Hacia las cinco de la tarde finalizaban estos preparativos. Unos centinelas montaban
guardia alrededor de la isla, y las embarcaciones del Resolute surcaban el canal.
Los negros seguían manifestando su cólera con gritos, muecas y contorsiones. Los
hechiceros recorrían los grupos irritados y acababan de exasperar los ánimos; algunos
fanáticos trataron,de ganar la isla a nado, pero se les rechazó fácilmente.
Entonces empezaron los sortilegios y los encantamientos; los hacedores de lluvia, que
pretendían tener poder sobre las nubes, llamaron en su auxilio a los huracanes y a las
«lluvias de piedra»; cogieron hojas de todas las especies de árboles del país y las
cocieron a fuego lento, mientras mataban un cordero clavándole una larga aguja en el
corazón. Pero, a pesar de todas sus ceremonias, el cielo permaneció sereno y puro.
Entonces los negros se entregaron a furiosas orgías embriagándose con tembo,
aguardiente que se extrae del cocotero, o con una cerveza sumamente fuerte llamada
togwa. Sus cantos, sin melodía apreciable, pero con un ritmo muy exacto, duraron hasta
muy entrada la noche.
Hacia las seis, una última comida reunió a los viajeros alrededor de la mesa del
comandante y de sus oficiales. Kennedy, a quien nadie dirigía pregunta alguna, mur-
muraba en voz baja palabras incomprensibles, con la mirada fija en el doctor Fergusson.

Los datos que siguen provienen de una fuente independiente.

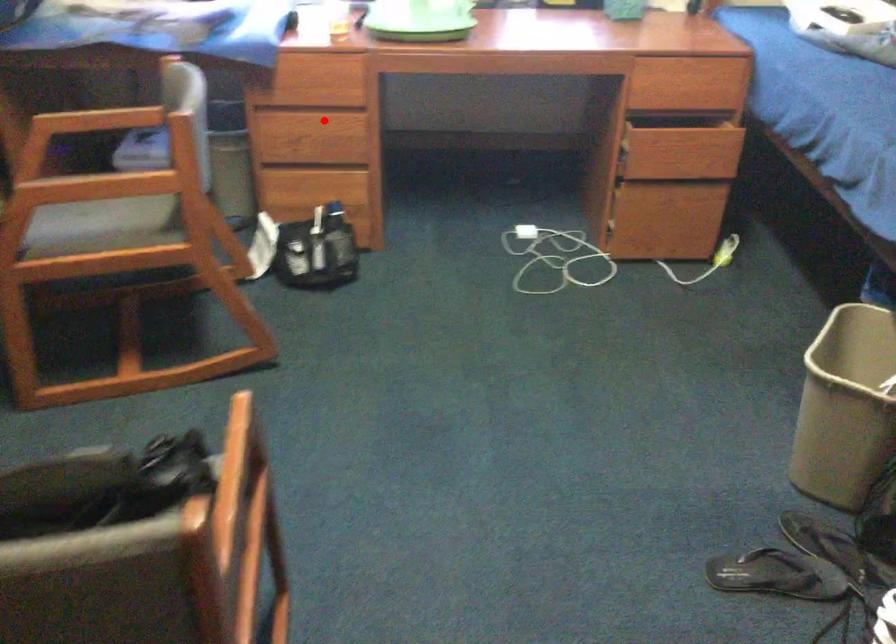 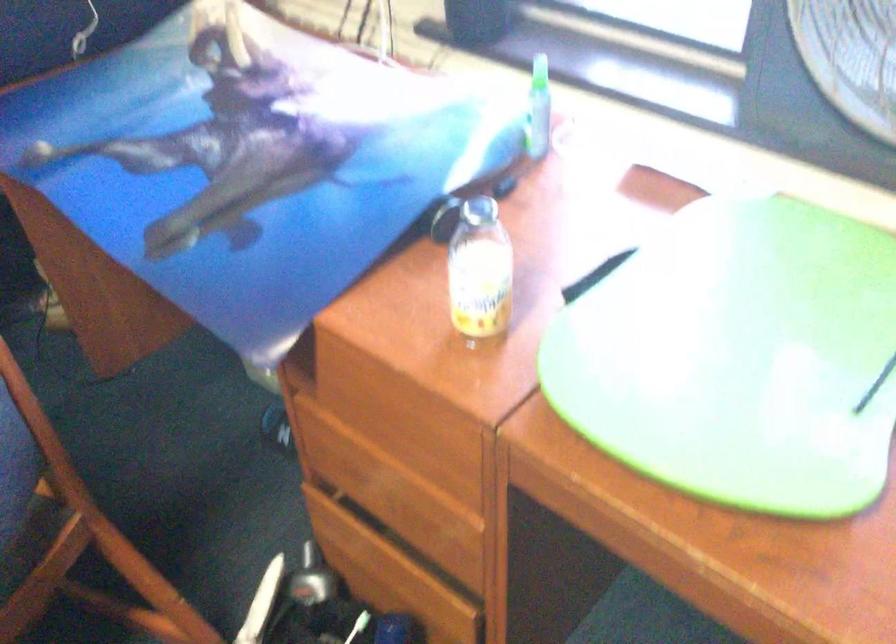 Question: A red point is marked in image1. In image2, is the corresponding 3D point closer to the camera or farther? Reply with the corresponding letter.

Choices:
 (A) The corresponding 3D point is closer.
 (B) The corresponding 3D point is farther.

Answer: (A) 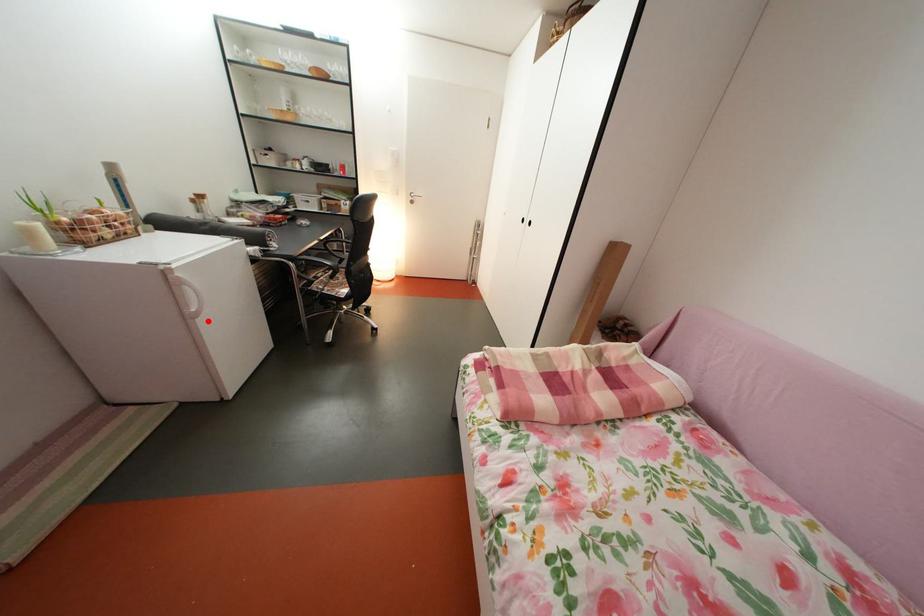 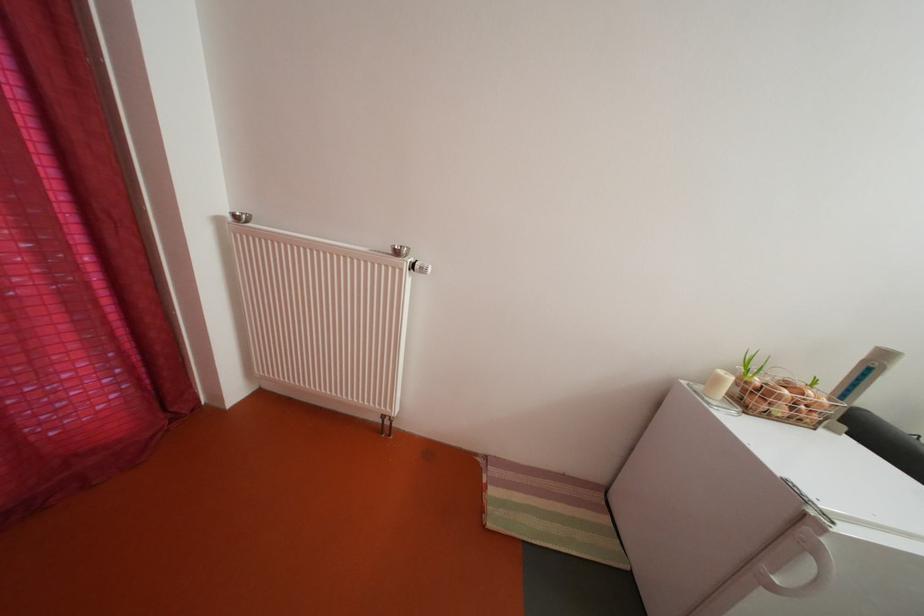 In the second image, find the point that corresponds to the highlighted location in the first image.

(784, 594)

La comida fue triste. La aproximación del momento supremo inspiraba a todos penosas
reflexiones. ¿Qué reservaba el destino a aquellos audaces viajeros? ¿Volverían a hallarse
entre sus amigos, a sentarse junto al fuego del hogar? Si les llegaban a faltar los medios
de transporte, ¿que seria de ellos en el seno de tribus feroces, en aquellas comarcas
inexploradas, en medio de desiertos inmensos?
Estas ideas, vagas hasta entonces y a las que todos se inclinaban poco, en aquel
momento asaltaban las imaginaciones sobreexcitadas. El doctor Fergusson, tan frío e
impasible como siempre, habló de varias cosas para disipar aquella tristeza comunicativa,
pero sus esfuerzos fueron vanos.
Como se temía alguna demostración contra la persona del doctor y de sus compañeros,
los tres se quedaron a dormir a bordo del Resolute.